Eros y el amor se abre con Madreselva, un auténtico poema amoroso donde los cuerpos, como la madreselva, se funden en un abrazo interminable. Amor y sensualidad fundidos como la planta olorosa y trepadora que da paso a esa pasión que puede convertirse en peligrosa, incluso en mortal, como en Los que se amaron demasiado, a como quien se obsesiona con una mano y su caricia. Todo mientras en un palacio, cuya decoración nos habla de un mundo próximo al ocaso, la pasión cumplida origina cada vez más deseo, esa sed de la sed que no acaba, que diría Luis Feria refiriéndose al poema.

Corto de amor nos introduce, como indica su título, a una serie de veinte microrrelatos que, a veces son greguerías y siempre, a mi parecer, poemas en prosa, en los que tampoco falta el toque irónico tan bien utilizado siempre por Ernesto Rodríguez Abad en este libro. Textos donde los párrafos, incluso las líneas finales, nos sorprenden, bien por el giro que dan a la historia, bien por la contundencia de sus afirmaciones, cuando no por ese aliento poético que nos hace navegar hacia el amanecer de las historias.

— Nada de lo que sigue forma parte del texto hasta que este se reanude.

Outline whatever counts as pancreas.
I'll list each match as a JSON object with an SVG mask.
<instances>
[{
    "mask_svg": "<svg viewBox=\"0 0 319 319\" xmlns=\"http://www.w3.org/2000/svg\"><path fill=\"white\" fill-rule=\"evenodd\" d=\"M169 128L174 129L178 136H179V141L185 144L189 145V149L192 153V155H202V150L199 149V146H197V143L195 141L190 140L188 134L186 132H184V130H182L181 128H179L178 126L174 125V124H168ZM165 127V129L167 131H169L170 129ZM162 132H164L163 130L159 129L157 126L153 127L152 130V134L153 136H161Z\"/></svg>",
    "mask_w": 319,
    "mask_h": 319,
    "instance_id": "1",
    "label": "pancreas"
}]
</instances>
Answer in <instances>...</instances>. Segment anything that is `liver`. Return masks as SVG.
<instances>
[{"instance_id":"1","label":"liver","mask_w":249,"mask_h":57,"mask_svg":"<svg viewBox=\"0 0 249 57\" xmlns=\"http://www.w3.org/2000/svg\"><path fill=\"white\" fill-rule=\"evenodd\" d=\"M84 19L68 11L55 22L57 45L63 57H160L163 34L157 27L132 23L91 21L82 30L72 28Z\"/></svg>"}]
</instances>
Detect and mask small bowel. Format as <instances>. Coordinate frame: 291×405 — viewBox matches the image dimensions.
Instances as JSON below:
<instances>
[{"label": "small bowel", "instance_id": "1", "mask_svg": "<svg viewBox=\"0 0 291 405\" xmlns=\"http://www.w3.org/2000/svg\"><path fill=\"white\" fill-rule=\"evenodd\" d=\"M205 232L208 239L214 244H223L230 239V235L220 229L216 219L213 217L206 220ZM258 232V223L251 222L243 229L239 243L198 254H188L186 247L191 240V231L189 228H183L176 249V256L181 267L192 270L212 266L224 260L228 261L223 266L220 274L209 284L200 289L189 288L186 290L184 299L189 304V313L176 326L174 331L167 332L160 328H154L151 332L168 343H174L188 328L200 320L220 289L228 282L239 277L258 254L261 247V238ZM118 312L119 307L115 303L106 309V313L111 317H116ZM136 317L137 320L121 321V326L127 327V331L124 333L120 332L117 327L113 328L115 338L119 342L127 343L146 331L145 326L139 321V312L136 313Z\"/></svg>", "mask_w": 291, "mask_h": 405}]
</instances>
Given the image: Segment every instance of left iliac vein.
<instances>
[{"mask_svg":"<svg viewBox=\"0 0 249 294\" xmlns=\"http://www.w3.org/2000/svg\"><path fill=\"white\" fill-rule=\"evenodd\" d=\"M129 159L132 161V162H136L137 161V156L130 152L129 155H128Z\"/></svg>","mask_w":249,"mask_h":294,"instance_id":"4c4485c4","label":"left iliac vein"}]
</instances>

Esta vez toma carta de presencia el desamor, el olvido, la espera inútil, como es el caso de La radiografía, Traición, El beso perdido o Mal de amor, relatos en los que aparece ese lado oscuro que deja al lector un sabor entre dulce y amargo. Un sabor que se convierte en sonrisa en cuentos como Escena de amor que no me resisto a copiar:

Se arrodilló. Cogió la mano de la princesa. Temblaba.
Ella lo miraba con cierta languidez.
El príncipe azul le declaró su amor y le pidió matrimonio.
La princesa rosa respondió con un rotundo ¡NO!
Entonces ocurrió el prodigio. Fueron felices.
Y para terminar esta parte, nada mejor que esta greguería:
Fue un amor tan rápido que solo llegó a la A.

Grueguería con la que damos paso a la penúltima parte donde podemos comprobar la vocación teatral de Ernesto. Cuatro pequeñas piezas teatrales-dos de ellas solo diálogo- en las que el decorado forma parte de la historia y donde la primera, Deshabitados de amor me remitió a una rima de Bécquer que termina: Pero, al pensar en nuestro mutuo amor/ yo digo aún ¿por qué callé aquel día?/ Y ella dirá ¿Por qué no lloré yo?

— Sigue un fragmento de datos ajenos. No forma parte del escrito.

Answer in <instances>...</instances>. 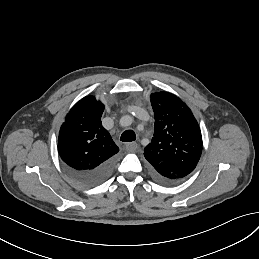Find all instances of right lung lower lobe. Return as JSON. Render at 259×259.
<instances>
[{
	"instance_id": "obj_1",
	"label": "right lung lower lobe",
	"mask_w": 259,
	"mask_h": 259,
	"mask_svg": "<svg viewBox=\"0 0 259 259\" xmlns=\"http://www.w3.org/2000/svg\"><path fill=\"white\" fill-rule=\"evenodd\" d=\"M115 162V157H113L98 167L87 170H76L67 166V172L79 183L85 186H93L103 182L110 176L114 169Z\"/></svg>"
}]
</instances>
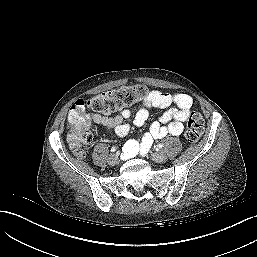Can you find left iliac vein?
<instances>
[{
    "mask_svg": "<svg viewBox=\"0 0 257 257\" xmlns=\"http://www.w3.org/2000/svg\"><path fill=\"white\" fill-rule=\"evenodd\" d=\"M151 159L157 163H163L167 160V156L162 152H158L152 154Z\"/></svg>",
    "mask_w": 257,
    "mask_h": 257,
    "instance_id": "1",
    "label": "left iliac vein"
}]
</instances>
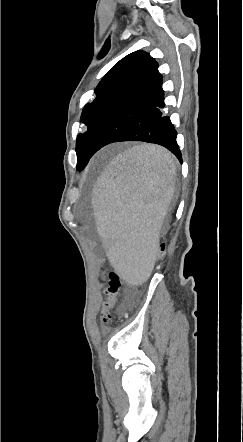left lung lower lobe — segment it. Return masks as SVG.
<instances>
[{
    "instance_id": "0a47b994",
    "label": "left lung lower lobe",
    "mask_w": 243,
    "mask_h": 442,
    "mask_svg": "<svg viewBox=\"0 0 243 442\" xmlns=\"http://www.w3.org/2000/svg\"><path fill=\"white\" fill-rule=\"evenodd\" d=\"M164 91L158 66L125 95L104 118L84 154V164L102 147L113 142L143 141L162 145L182 163L177 132L163 116Z\"/></svg>"
}]
</instances>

Le siguen dos diálogos, uno en el que dos personajes, El y Ella, se preguntan por el amor y otro, Amor ingenuo que inevitablemente me trajo el diálogo del niño con la luna en el Romance de la luna, luna lorquiano.

Termina esta parte con La cajera sabia, una vuelta de tuerca al famoso “juicio de Salomón”, actualizado y repleto de humor negro.

Llegamos así a Amor de otoños, cuyos cinco relatos hablan de los últimos renglones del amor, fortalecidos y renovados gracias al recuerdo o al deseo de que no se desvanezca lo que fue o lo que pudo ser. Tal vez por eso esta parte y el libro termina con la historia de Almerinda Quiunché, una india de Jujuy, cuya mirada abarca siglos de amores, desarraigos, hambre, miseria y esperanza. En definitiva, la vida.

Cerramos el libro con la sensación de haber vivido cada una de sus pequeñas historia, de haber paladeado frutos jugosos, copas de veneno, de haber escuchado la música del mundo y, sobre todo, con un agridulce olor a Madreselva.

Ernesto Rodríguez Abad: Madreselva, Diego Pum Ediciones, 2015.